• Work to complete
Using the entries below, say how many of the lines carry "impermeabile". Write the number alone.
BEGIN Information provided
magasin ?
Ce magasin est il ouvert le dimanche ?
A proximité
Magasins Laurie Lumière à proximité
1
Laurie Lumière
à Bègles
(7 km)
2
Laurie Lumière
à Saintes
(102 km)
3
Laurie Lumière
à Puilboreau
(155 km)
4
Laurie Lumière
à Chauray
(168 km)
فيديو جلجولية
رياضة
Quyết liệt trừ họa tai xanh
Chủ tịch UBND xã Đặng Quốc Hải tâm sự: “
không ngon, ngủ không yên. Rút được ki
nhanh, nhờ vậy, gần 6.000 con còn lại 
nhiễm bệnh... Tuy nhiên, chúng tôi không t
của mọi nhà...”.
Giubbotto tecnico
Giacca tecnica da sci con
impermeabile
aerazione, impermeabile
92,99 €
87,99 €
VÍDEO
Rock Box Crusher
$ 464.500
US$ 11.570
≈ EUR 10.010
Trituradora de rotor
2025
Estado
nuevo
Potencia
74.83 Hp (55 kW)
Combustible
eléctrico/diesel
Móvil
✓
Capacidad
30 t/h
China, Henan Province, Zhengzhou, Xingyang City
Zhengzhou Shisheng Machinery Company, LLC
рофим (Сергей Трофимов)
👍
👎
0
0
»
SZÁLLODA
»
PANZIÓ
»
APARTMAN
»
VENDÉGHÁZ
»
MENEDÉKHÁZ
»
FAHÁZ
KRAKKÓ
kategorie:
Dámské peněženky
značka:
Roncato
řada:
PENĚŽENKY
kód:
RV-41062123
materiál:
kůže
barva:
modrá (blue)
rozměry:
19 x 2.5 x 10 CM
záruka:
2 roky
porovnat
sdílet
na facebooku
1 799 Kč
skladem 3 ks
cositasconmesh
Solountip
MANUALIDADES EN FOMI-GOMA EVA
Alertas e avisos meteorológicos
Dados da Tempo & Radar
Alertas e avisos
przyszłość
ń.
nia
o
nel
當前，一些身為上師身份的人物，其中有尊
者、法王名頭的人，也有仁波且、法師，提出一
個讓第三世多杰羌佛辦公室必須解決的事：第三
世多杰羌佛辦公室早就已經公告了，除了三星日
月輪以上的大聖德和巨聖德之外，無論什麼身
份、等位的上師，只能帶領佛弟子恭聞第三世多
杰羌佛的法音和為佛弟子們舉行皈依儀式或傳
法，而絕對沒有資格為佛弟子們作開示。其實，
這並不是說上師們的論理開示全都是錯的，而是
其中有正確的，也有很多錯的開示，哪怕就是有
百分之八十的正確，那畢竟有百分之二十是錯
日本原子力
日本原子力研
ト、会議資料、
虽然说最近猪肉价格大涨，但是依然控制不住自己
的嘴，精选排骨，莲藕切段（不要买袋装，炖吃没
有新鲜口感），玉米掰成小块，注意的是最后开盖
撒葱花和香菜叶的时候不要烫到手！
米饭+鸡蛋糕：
END Information provided
• Finished exercise
2